Aaron makes a face. "Especially when it's you supergluin' your teachers to chairs."

"That were a stroke of genius," she argues, and Aaron just rolls his eyes.

"D'ya need money for lunch?" he asks, fishing a crumpled fiver from his pockets. Both of them are momentarily grateful for the lack of Robert just then - Liv can practically hear his sigh, feel the indiscriminate glance at them both over the table. 

"Cheers," she grins, grabbing it and doing a runner out the front door.

 

-

 

She meets Gabby at the bus stop. Her tie's loose and her hair's immaculate, frizz forced into a high bun that frames her face. It's nearly summer, so her freckles have begun to sprout. "Hiya," she says. "Are we going in today, or -"

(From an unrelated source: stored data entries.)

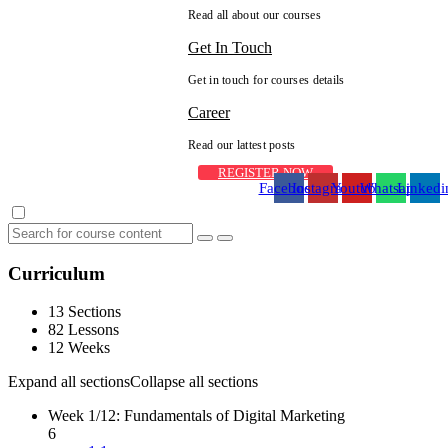
Read all about our courses
Get In Touch
Get in touch for courses details
Career
Read our lattest posts
REGISTER NOW
Facebook
Instagram
Youtube
Whatsapp
Linkedi
Curriculum
13 Sections
82 Lessons
12 Weeks
Expand all sections
Collapse all sections
Week 1/12: Fundamentals of Digital Marketing
6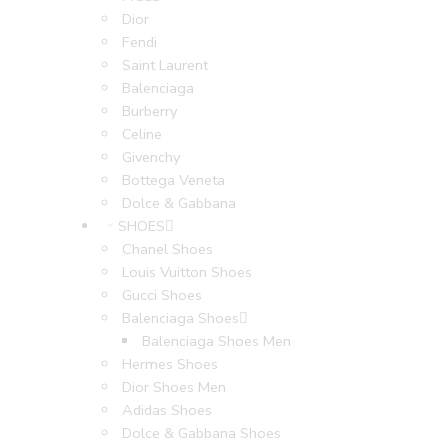
Dior
Fendi
Saint Laurent
Balenciaga
Burberry
Celine
Givenchy
Bottega Veneta
Dolce & Gabbana
SHOES
Chanel Shoes
Louis Vuitton Shoes
Gucci Shoes
Balenciaga Shoes
Balenciaga Shoes Men
Hermes Shoes
Dior Shoes Men
Adidas Shoes
Dolce & Gabbana Shoes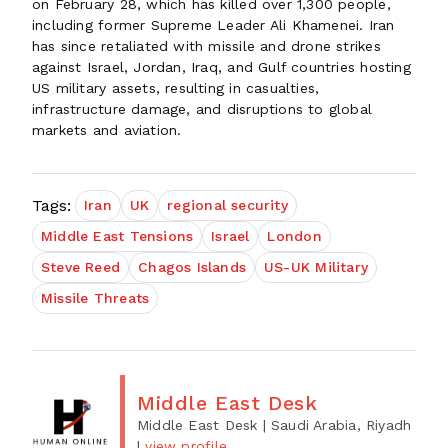
on February 28, which has killed over 1,300 people,
including former Supreme Leader Ali Khamenei. Iran
has since retaliated with missile and drone strikes
against Israel, Jordan, Iraq, and Gulf countries hosting
US military assets, resulting in casualties,
infrastructure damage, and disruptions to global
markets and aviation.
Tags:
Iran
UK
regional security
Middle East Tensions
Israel
London
Steve Reed
Chagos Islands
US-UK Military
Missile Threats
Middle East Desk
Middle East Desk
| Saudi Arabia, Riyadh
|
view profile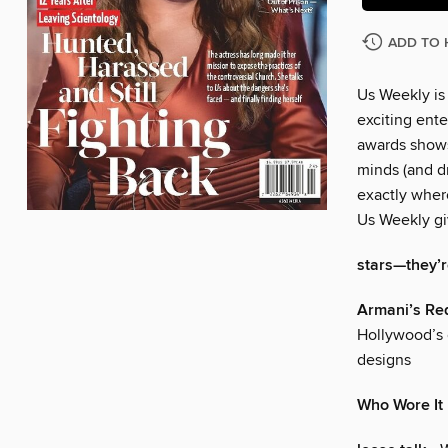
ADD TO 
Us Weekly is
exciting ente
awards shows
minds (and dr
exactly wher
Us Weekly gi
stars—they’re
Armani’s Re
Hollywood’s 
designs
Who Wore It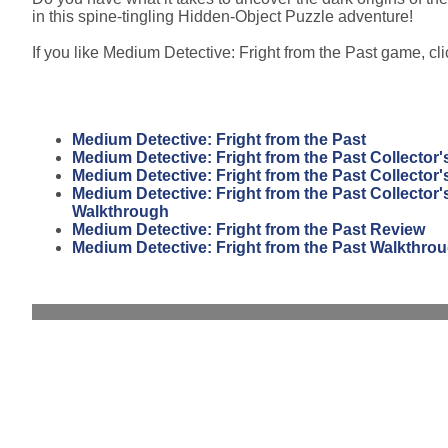
in this spine-tingling Hidden-Object Puzzle adventure!
If you like Medium Detective: Fright from the Past game, clic
Medium Detective: Fright from the Past
Medium Detective: Fright from the Past Collector'
Medium Detective: Fright from the Past Collector'
Medium Detective: Fright from the Past Collector'
Walkthrough
Medium Detective: Fright from the Past Review
Medium Detective: Fright from the Past Walkthro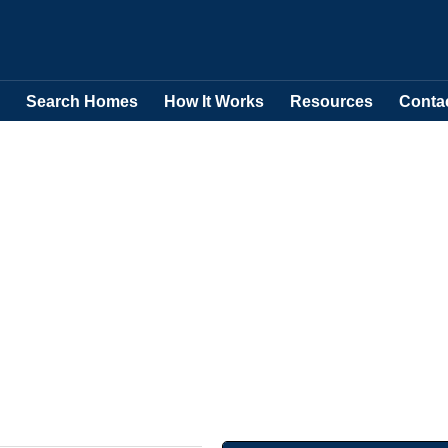
Search Homes
How It Works
Resources
Conta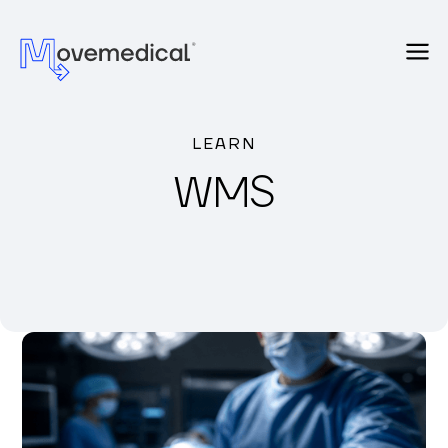
LEARN
WMS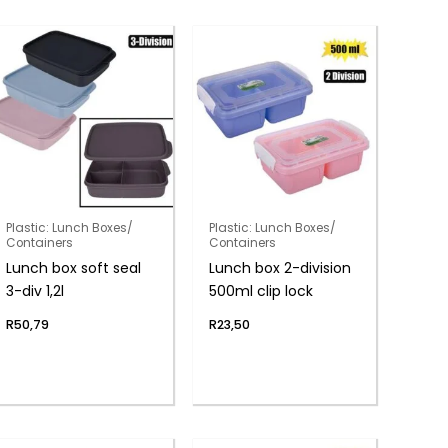
Plastic: Lunch Boxes/
Plastic: Lunch Boxes/
Containers
Containers
Lunch box soft seal
Lunch box 2-division
3-div 1,2l
500ml clip lock
R
50,79
R
23,50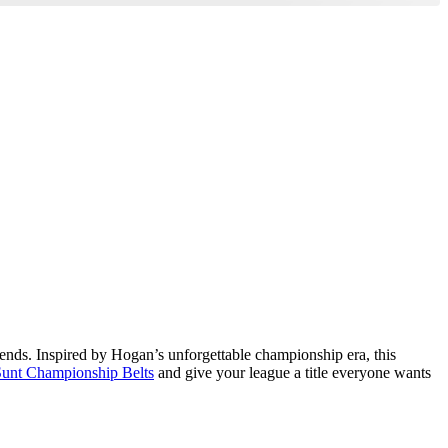
egends. Inspired by Hogan’s unforgettable championship era, this
unt Championship Belts
and give your league a title everyone wants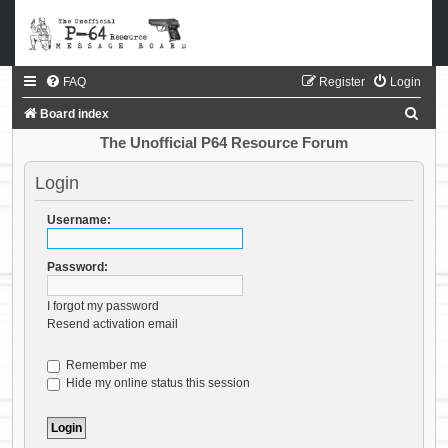
FAQ
Register
Login
S
Board index
e
The Unofficial P64 Resource Forum
a
Login
r
c
Username:
h
Password:
I forgot my password
Resend activation email
Remember me
Hide my online status this session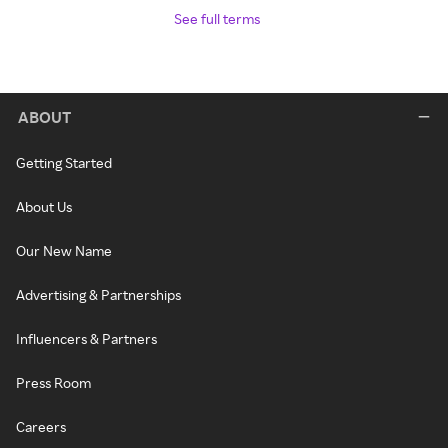
See full terms
ABOUT
Getting Started
About Us
Our New Name
Advertising & Partnerships
Influencers & Partners
Press Room
Careers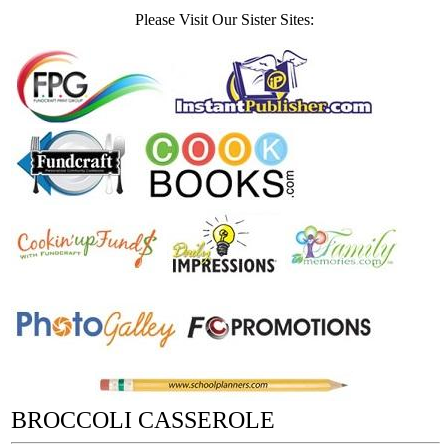
Please Visit Our Sister Sites:
BROCCOLI CASSEROLE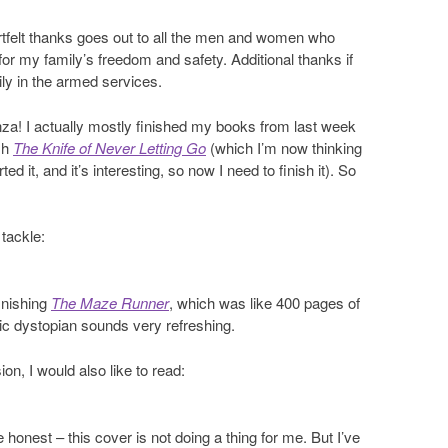
felt thanks goes out to all the men and women who
 for my family’s freedom and safety. Additional thanks if
ly in the armed services.
za! I actually mostly finished my books from last week
ish
The Knife of Never Letting Go
(which I’m now thinking
ed it, and it’s interesting, so now I need to finish it). So
 tackle:
inishing
The Maze Runner
, which was like 400 pages of
ic dystopian sounds very refreshing.
on, I would also like to read:
e honest – this cover is not doing a thing for me. But I’ve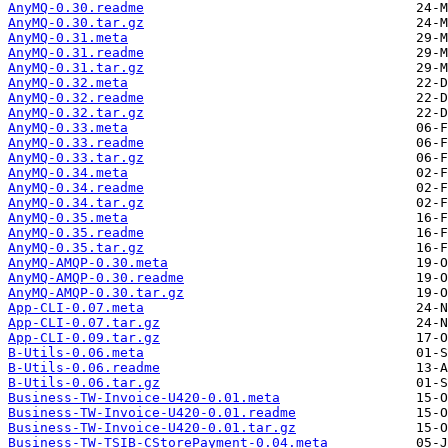
AnyMQ-0.30.readme
AnyMQ-0.30.tar.gz
AnyMQ-0.31.meta
AnyMQ-0.31.readme
AnyMQ-0.31.tar.gz
AnyMQ-0.32.meta
AnyMQ-0.32.readme
AnyMQ-0.32.tar.gz
AnyMQ-0.33.meta
AnyMQ-0.33.readme
AnyMQ-0.33.tar.gz
AnyMQ-0.34.meta
AnyMQ-0.34.readme
AnyMQ-0.34.tar.gz
AnyMQ-0.35.meta
AnyMQ-0.35.readme
AnyMQ-0.35.tar.gz
AnyMQ-AMQP-0.30.meta
AnyMQ-AMQP-0.30.readme
AnyMQ-AMQP-0.30.tar.gz
App-CLI-0.07.meta
App-CLI-0.07.tar.gz
App-CLI-0.09.tar.gz
B-Utils-0.06.meta
B-Utils-0.06.readme
B-Utils-0.06.tar.gz
Business-TW-Invoice-U420-0.01.meta
Business-TW-Invoice-U420-0.01.readme
Business-TW-Invoice-U420-0.01.tar.gz
Business-TW-TSIB-CStorePayment-0.04.meta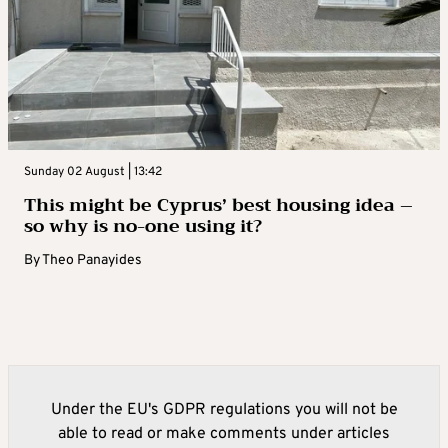
Sunday 02 August | 13:42
This might be Cyprus’ best housing idea –
so why is no-one using it?
By
Theo Panayides
Under the EU's GDPR regulations you will not be
able to read or make comments under articles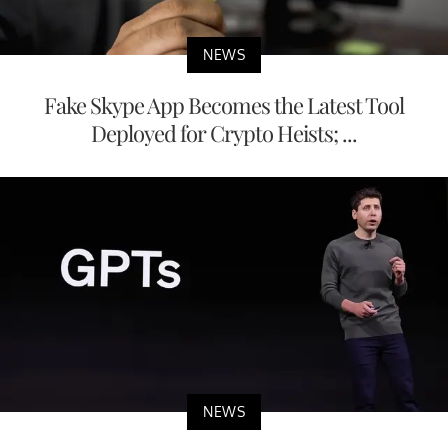
NEWS
Fake Skype App Becomes the Latest Tool
Deployed for Crypto Heists; ...
NEWS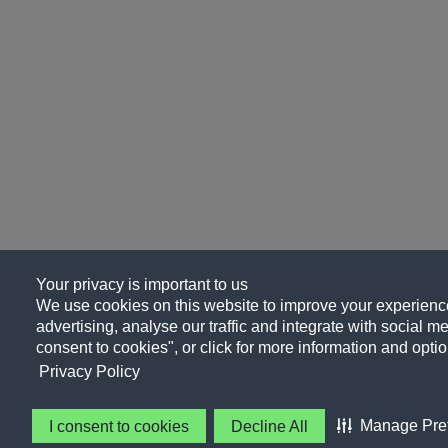
Your privacy is important to us
We use cookies on this website to improve your experience
advertising, analyse our traffic and integrate with social me
consent to cookies", or click for more information and optio
Privacy Policy
Manage Pre
I consent to cookies
Decline All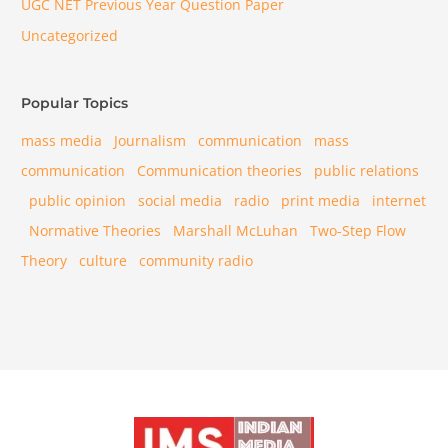
UGC NET Previous Year Question Paper
Uncategorized
Popular Topics
mass media
Journalism
communication
mass
communication
Communication theories
public relations
public opinion
social media
radio
print media
internet
Normative Theories
Marshall McLuhan
Two-Step Flow
Theory
culture
community radio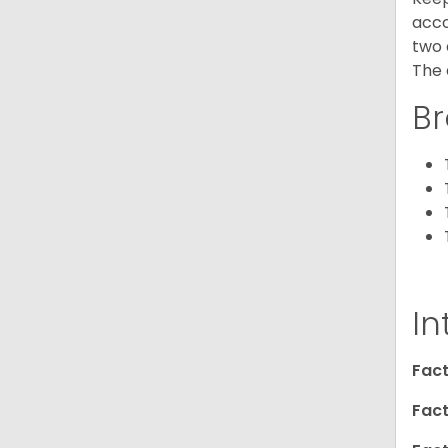
acco
two 
The 
Br
In
Fact
Fact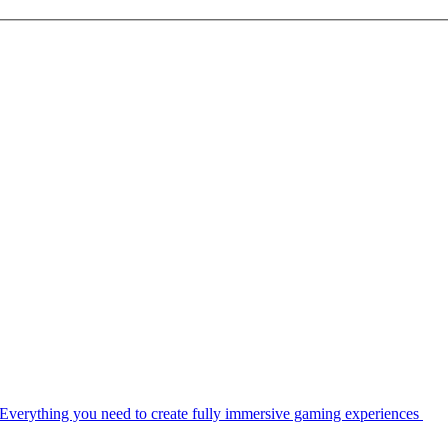
Everything you need to create fully immersive gaming experiences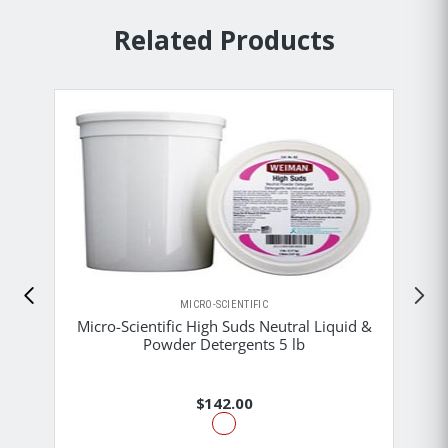
Related Products
MICRO-SCIENTIFIC
Micro-Scientific High Suds Neutral Liquid &
Powder Detergents 5 lb
$142.00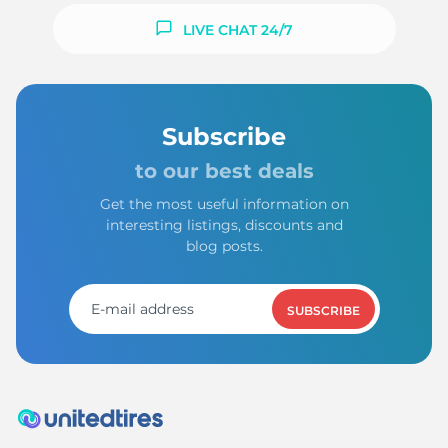
LIVE CHAT 24/7
Subscribe
to our best deals
Get the most useful information on
interesting listings, discounts and
blog posts.
SUBSCRIBE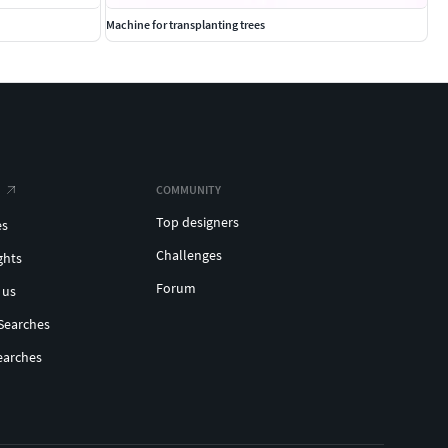
Machine for transplanting trees
COMMUNITY
Top designers
es
Challenges
ghts
Forum
 us
Searches
earches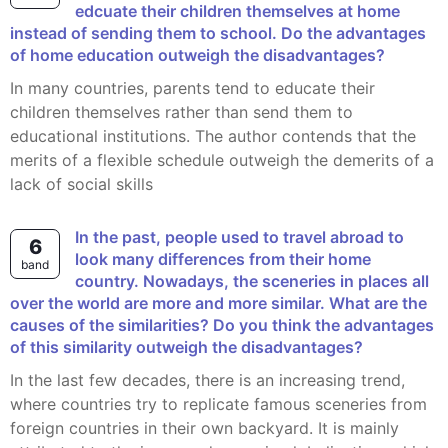
edcuate their children themselves at home
instead of sending them to school. Do the advantages
of home education outweigh the disadvantages?
In many countries, parents tend to educate their
children themselves rather than send them to
educational institutions. The author contends that the
merits of a flexible schedule outweigh the demerits of a
lack of social skills
In the past, people used to travel abroad to
6
look many differences from their home
band
country. Nowadays, the sceneries in places all
over the world are more and more similar. What are the
causes of the similarities? Do you think the advantages
of this similarity outweigh the disadvantages?
In the last few decades, there is an increasing trend,
where countries try to replicate famous sceneries from
foreign countries in their own backyard. It is mainly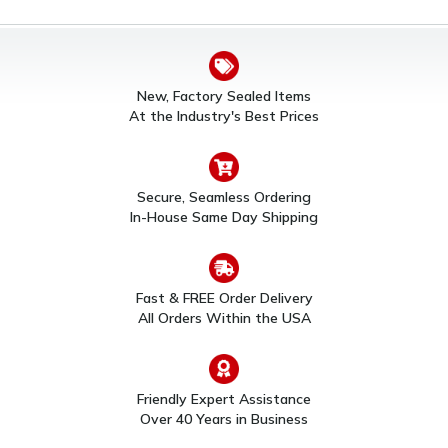
New, Factory Sealed Items
At the Industry's Best Prices
Secure, Seamless Ordering
In-House Same Day Shipping
Fast & FREE Order Delivery
All Orders Within the USA
Friendly Expert Assistance
Over 40 Years in Business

"Yeah," Liv says, rolling her eyes, spelling out _Aaron_ in bold letters. "We can bail at lunch time, though."

Jacob joins them, as does Noah, an obnoxious blue hoodie replacing his school jumper. He smiles up at Liv from beneath fair eyelashes, squinting in the sun and Liv ruffles his hair, _hello_. It's like having a puppy beside her, or a little brother, but like - a little brother she can actually _stand_.

"I brought food," he announces from underneath her fingers. "Swiped 'em from the bar when Mum wasn't lookin'."

"Knew you were good for somethin'," Liv says, the corner of her mouth twisting up. 

The bus pulls up and they all pile on, find the four seats at the back that are so _theirs_ that they might as well stamp their names onto the patterned covers. Liv reveals the fiver and puts it to Gabby's tenner, Jacob's twelve, Noah's three. Thirty quid altogether. Enough for a trip into Leeds instead of fourth period; a welcome break from reality. Or at least from physics GCSE.

 

Leeds doesn't happen but the cricket green does.

It's a beautiful day, hot and dry. The drag of battered brown land is actually in use for once, with cricketers in white uniforms and grass stained knees cracking red balls left, right and centre. They're round the edges, congregating near the changing rooms, spread out across the grass, sitting on their jumpers. Other kids are present, enough that Liv comments how the school must be shitting themselves at how many students have bunked off this afternoon.

Noah wasn't lying about bringing food. They pass round a bottle of Coke and packets of cheese and onion crisps and one of those massive purple bars of Cadbury's that Liv has several times before devoured by herself. 

She passes the bottle to Jacob. It fizzes against the plastic, threatening to blow.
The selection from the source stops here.